Silent Running by Watertank

Release date: September 4, 2020
Label: Atypeek Music

Hailing from Nantes, post-hardcore, noise rockers Watertank caught my eye by declaring their songs would “surely dazzle fans of Torche, Helmet and Quicksand”. I’ve a soft spot for Torche’s ability to blend great pop melody with thick sludgy guitars and there are occasions on Silent Running where you would easily believe it was Torche you were listening to. Superbly recorded and mixed by Patrice Guillerme, the band experienced some line-up changes along the way, but this seems to have been a good thing. Guitarist/singer Thomas Boutet has a superb voice and a ludicrous way with melody, knowingly pitching just the right balance between riffs and tunes.

Hurtling out of the blocks comes opener ‘Envision’, bursting with snappy riffs and honey toned vocals that flitter and fly around effortlessly hooking you in. One part Foo Fighters, one part Torche. The rubbery riff that permeates through ‘Suffogaze’ recalls Betty era Helmet while Thomas comes across like a fired up Perry Farrell. Indeed, the breakdown parts and guitars have the same kind of tender/fury transition that Dave Navarro creates. ‘The Ejector Side’ again leans on the Foo Fighters for inspiration and Jane’s Addiction for the soaring chorus.

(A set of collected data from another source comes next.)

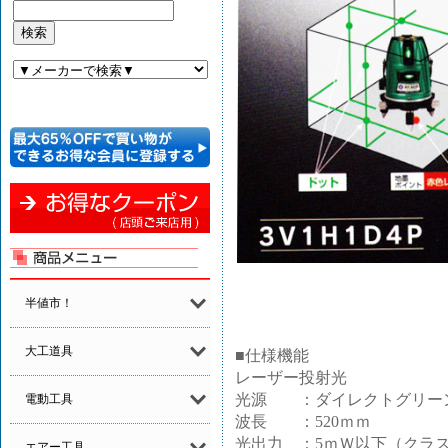
半値市！
大工道具
■仕様機能
レーザー投射光
光源 ：ダイレクトグリー
電動工具
波長 ：520ｍｍ
光出力 ：5ｍＷ以下（クラ
エアー工具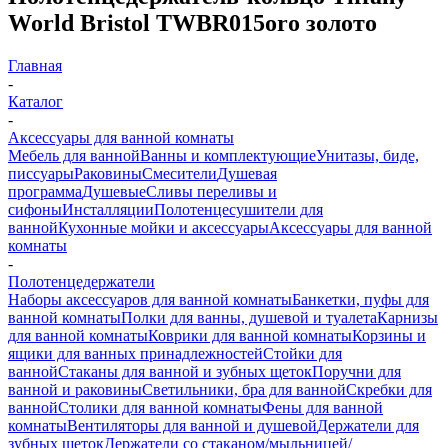
World Bristol TWBR015oro золото
Главная
-
Каталог
-
Аксессуары для ванной комнаты
Мебель для ванной
Ванны и комплектующие
Унитазы, биде,
писсуары
Раковины
Смесители
Душевая
программа
Душевые
Сливы переливы и
сифоны
Инсталляции
Полотенцесушители для
ванной
Кухонные мойки и аксессуары
Аксессуары для ванной
комнаты
-
Полотенцедержатели
Наборы аксессуаров для ванной комнаты
Банкетки, пуфы для
ванной комнаты
Полки для ванны, душевой и туалета
Карнизы
для ванной комнаты
Коврики для ванной комнаты
Корзины и
ящики для ванных принадлежностей
Стойки для
ванной
Стаканы для ванной и зубных щеток
Поручни для
ванной и раковины
Светильники, бра для ванной
Скребки для
ванной
Столики для ванной комнаты
Фены для ванной
комнаты
Вентиляторы для ванной и душевой
Держатели для
зубных щеток
Держатели со стаканом/мыльницей/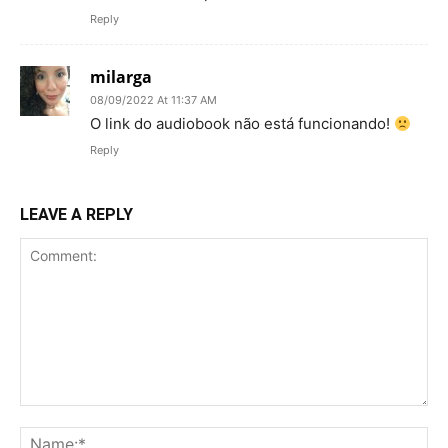
Reply
milarga
08/09/2022 At 11:37 AM
O link do audiobook não está funcionando!
Reply
LEAVE A REPLY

Mixing up laid back verses with charged choruses, ‘Silent Running’ teases and pleases in equal measures. ‘Spiritless’ rumbles menacingly in between bursts of math rock tempo changes that stutter and splutter a little too much for my liking, but then the chorus ups the metal content and is as wondrously melodic. If Pixies had more of a metallic urge ‘Timezone’ would potentially be something they’d conjure up, the soothing vocals in the chorus adding a sugary goodness to the mix. The surround sound keyboards add an atmospheric end to the song.

You could play me ‘Beholders’ and tell me it was a new Torche song and I would be in raptures. The chunky ascending riffs and surging guitars blend effortlessly with Thomas’s superbly melodic vocal line. ‘Thing of the Past’ leans more in favour of piling on the riffs than creating melody before turning into an interlude of backtracked experimentation. Bouncing along with choppy drums, powerful bass and a ripper of a chorus, ‘Building World’ makes me wonder why Watertank aren’t filling stadiums. (Pretend there is no pandemic and this actually happens).

Finally to the album’s closing track, the clean guitars on ‘Cryptobiosis’ mimics Gene Loves Jezebel’s 80s near-hit ‘Motion of You’ and Def Leppard’s ‘Hysteria’. The soaring chorus is the best of the bunch as it flies high. Throw in some poptastic keyboards and hey presto! there’s a massive hit in the making. It’s a seriously neat trick to pull in so many other songs and spin them into your own thing of wonder. When that saxophone starts squealing, it’s magical and you realise they really are throwing everything into this superb finale to the album.

Watertank are a completely new band to me, Silent Running is their third album and aside from a less than appealing band name and non-descript artwork, they have impressed me a great deal. The world can’t have enough bands like this in my opinion and I heartily recommend Silent Running. If you do indeed like Torche, then Watertank will float your boat as they have a tremendous way with melody and big chunky riffs.